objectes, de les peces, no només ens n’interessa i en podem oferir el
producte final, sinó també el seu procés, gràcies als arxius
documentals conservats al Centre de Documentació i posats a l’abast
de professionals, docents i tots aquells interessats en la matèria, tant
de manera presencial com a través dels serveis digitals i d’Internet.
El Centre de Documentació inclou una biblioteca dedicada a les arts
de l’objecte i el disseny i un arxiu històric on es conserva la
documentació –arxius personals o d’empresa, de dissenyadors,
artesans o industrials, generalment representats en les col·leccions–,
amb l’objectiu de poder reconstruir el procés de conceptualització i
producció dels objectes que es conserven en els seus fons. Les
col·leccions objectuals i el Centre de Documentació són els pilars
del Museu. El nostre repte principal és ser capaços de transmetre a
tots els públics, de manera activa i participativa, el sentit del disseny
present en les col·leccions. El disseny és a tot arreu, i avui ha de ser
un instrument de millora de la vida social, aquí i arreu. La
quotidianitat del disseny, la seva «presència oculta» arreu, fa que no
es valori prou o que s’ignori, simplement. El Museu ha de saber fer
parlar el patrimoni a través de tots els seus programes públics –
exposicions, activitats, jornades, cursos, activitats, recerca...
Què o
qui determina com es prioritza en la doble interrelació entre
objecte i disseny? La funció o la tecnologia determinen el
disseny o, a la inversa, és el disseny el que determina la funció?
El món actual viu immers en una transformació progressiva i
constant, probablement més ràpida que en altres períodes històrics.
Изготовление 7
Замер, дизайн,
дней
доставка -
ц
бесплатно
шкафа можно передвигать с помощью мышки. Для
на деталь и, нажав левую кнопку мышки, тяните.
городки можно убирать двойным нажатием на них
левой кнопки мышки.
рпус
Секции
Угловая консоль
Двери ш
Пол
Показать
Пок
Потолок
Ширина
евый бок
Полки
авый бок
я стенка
---
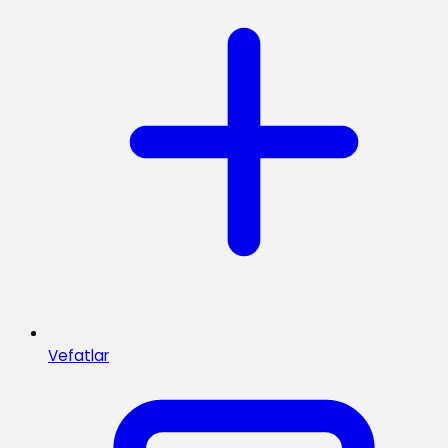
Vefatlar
---
**Task prompt**: Copy out each line of the data above, exactly, if it lies between the line holding "objectes, de les" and the line holding "de l’objecte i", inclusive; copy no other line.

**Output for this exercise**:
objectes, de les peces, no només ens n’interessa i en podem oferir el
producte final, sinó també el seu procés, gràcies als arxius
documentals conservats al Centre de Documentació i posats a l’abast
de professionals, docents i tots aquells interessats en la matèria, tant
de manera presencial com a través dels serveis digitals i d’Internet.
El Centre de Documentació inclou una biblioteca dedicada a les arts
de l’objecte i el disseny i un arxiu històric on es conserva la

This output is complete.